The Different Kind of Firework
A different kind of firework is a piece about the destructive power of patriarchy; in general but mostly here, over young girls.
Due to social constructs and expectation resulting from the ruling patriarchy, a lot of girls if not most of them grow up with a false representative picture of what a woman should look and act like. This overpowering imagery is of a skinny plastic woman, who is weak mentally and physical and depends on a man to survive.

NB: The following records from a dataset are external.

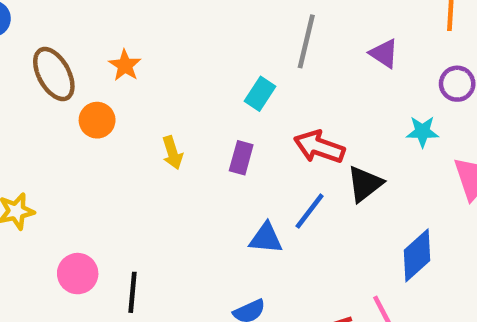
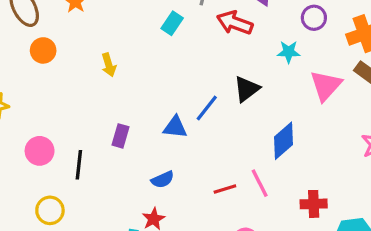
orange circle: (97, 120) -> (43, 50), moved
red arrow: (319, 147) -> (235, 23), moved
purple rectangle: (241, 158) -> (121, 136), moved

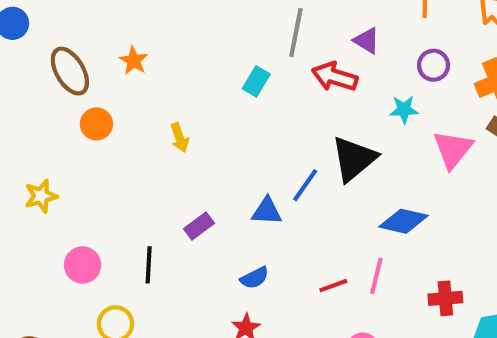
black triangle: (247, 89) -> (354, 159), size x1.4
purple rectangle: (121, 136) -> (199, 226), turned 40
blue diamond: (284, 141) -> (404, 221), turned 57
pink circle: (40, 151) -> (83, 265), moved
pink line: (260, 183) -> (376, 276), turned 44

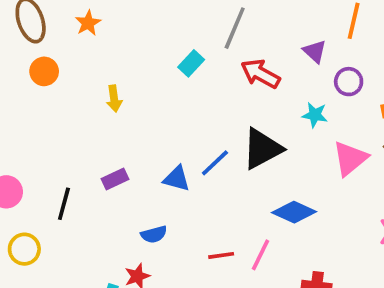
purple triangle: (367, 41) -> (315, 51), moved

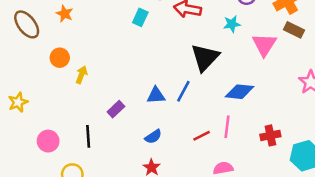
orange circle: (44, 71) -> (60, 58), moved
yellow arrow: (114, 99) -> (81, 75), moved, turned -132
blue line: (215, 163) -> (183, 91), moved

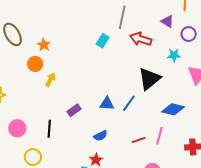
orange star: (65, 14) -> (44, 45), moved

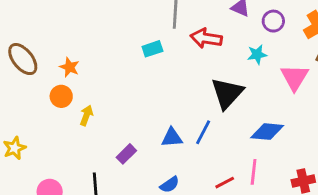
cyan rectangle: (103, 41) -> (152, 49), turned 48

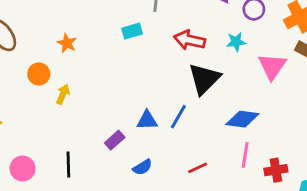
red arrow: (206, 38) -> (190, 40), moved
orange star: (69, 67) -> (67, 43), moved
purple rectangle: (126, 154) -> (115, 140), moved
pink line: (254, 172) -> (245, 155), moved

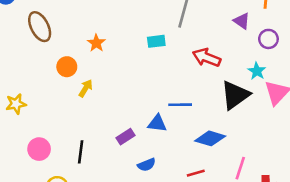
cyan star: (236, 42) -> (257, 71), moved, turned 30
black triangle: (204, 79) -> (235, 95), moved
blue line: (178, 117) -> (180, 105), moved, turned 50
blue diamond: (242, 119) -> (210, 138), moved

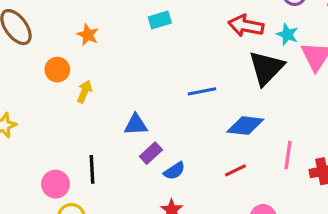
red arrow: (207, 57) -> (246, 26), moved
blue triangle: (157, 123) -> (136, 125), moved
purple rectangle: (125, 137) -> (151, 153), moved
pink circle: (39, 149) -> (55, 184), moved

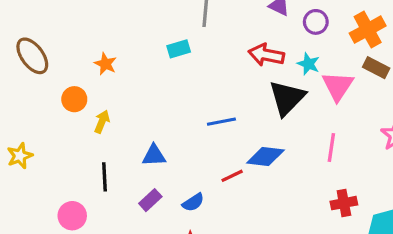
purple rectangle: (151, 153) -> (150, 200), moved
pink line: (288, 155) -> (331, 147), moved
black line: (92, 169) -> (105, 177), moved
red line: (235, 170) -> (232, 176), moved

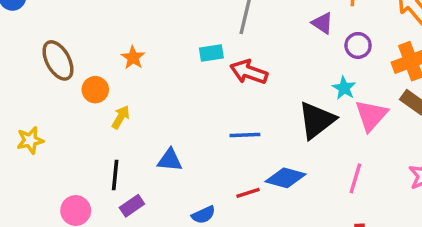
red arrow: (266, 55) -> (249, 72), moved
brown ellipse: (32, 56) -> (58, 60), moved
purple rectangle: (150, 200) -> (132, 206), moved

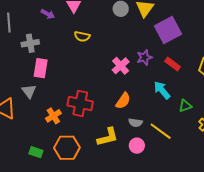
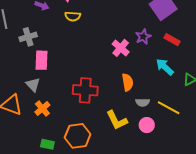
yellow semicircle: (82, 36) -> (73, 16), moved
orange semicircle: (123, 101) -> (128, 82), turned -36
orange cross: (53, 116) -> (42, 109), moved
yellow L-shape: (108, 137) -> (117, 120), turned 85

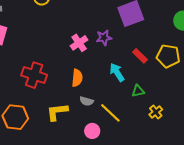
red rectangle: (172, 40) -> (140, 56), moved
yellow L-shape: (117, 120) -> (57, 112), turned 95
pink circle: (147, 125) -> (92, 131), moved

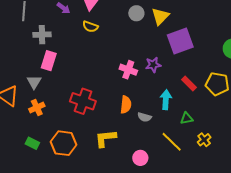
pink cross: (79, 43) -> (128, 70), turned -36
cyan arrow: (117, 72) -> (166, 100), turned 36
gray semicircle: (87, 101) -> (144, 117), moved
yellow line: (110, 113) -> (172, 142), moved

Therefore, in order to rebel against this misogynistic representation, the teenage girl decides that she is going to be “different”. She goes on for years believing that she is not like other girls because she is tough, strong, respects herself and is not friends with other girls. She starts by chain smoking at the age of 15. She dresses provocatively and exclusively in dark colours. She hangs out with boys only, and is attracted to forces herself to attract older man mostly, because she is a rebel. She subconsciously nourishes the patriarchal pedophilia inflicted on her, just so she would stand out as opposed to the submissive, weak girly girl dressed in pastel colours.
As she reaches adulthood, this self inflicted behaviour starts nibbling her from the inside out as she has no friends to rely on and no one identifying as female around her to help her grow into womanhood.
This is the point where her throat chakra explodes as she starts speaking up and realises that she is the most powerful and fiercest when surrounded by the women she rejected/refused to be.